For the data below, give again exactly the lines from the one containing "evelopment, improvement, and implementation" through the one containing "ults to be obtained from such systems or", both ends included, and no others.

** DATASET **
--- START ---

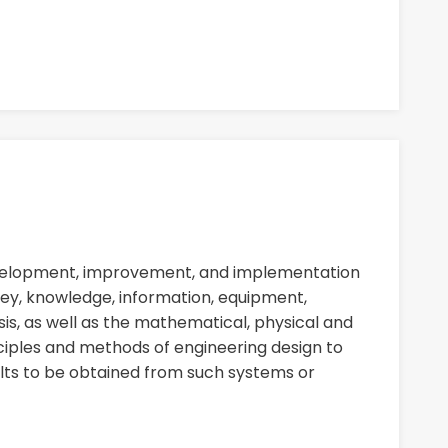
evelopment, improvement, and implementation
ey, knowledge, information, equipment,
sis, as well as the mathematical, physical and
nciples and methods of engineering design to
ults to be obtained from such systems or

--- END ---
--- START ---

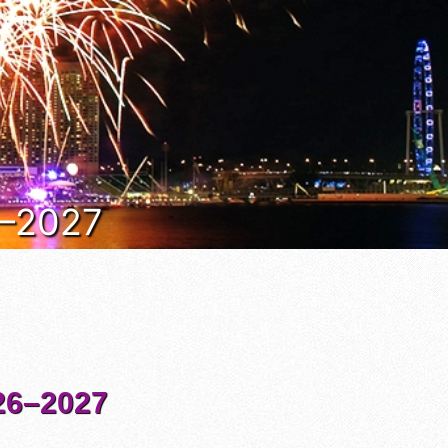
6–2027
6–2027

--- END ---
--- START ---

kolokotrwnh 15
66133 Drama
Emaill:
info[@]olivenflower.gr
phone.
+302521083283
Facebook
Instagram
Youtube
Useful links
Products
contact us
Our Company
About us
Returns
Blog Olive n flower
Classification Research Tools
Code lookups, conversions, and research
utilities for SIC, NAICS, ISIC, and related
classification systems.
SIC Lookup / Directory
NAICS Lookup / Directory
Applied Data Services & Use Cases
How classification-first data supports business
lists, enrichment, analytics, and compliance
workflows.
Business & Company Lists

--- END ---

** EXERCISE RESULT **
evelopment, improvement, and implementation
ey, knowledge, information, equipment,
sis, as well as the mathematical, physical and
nciples and methods of engineering design to
ults to be obtained from such systems or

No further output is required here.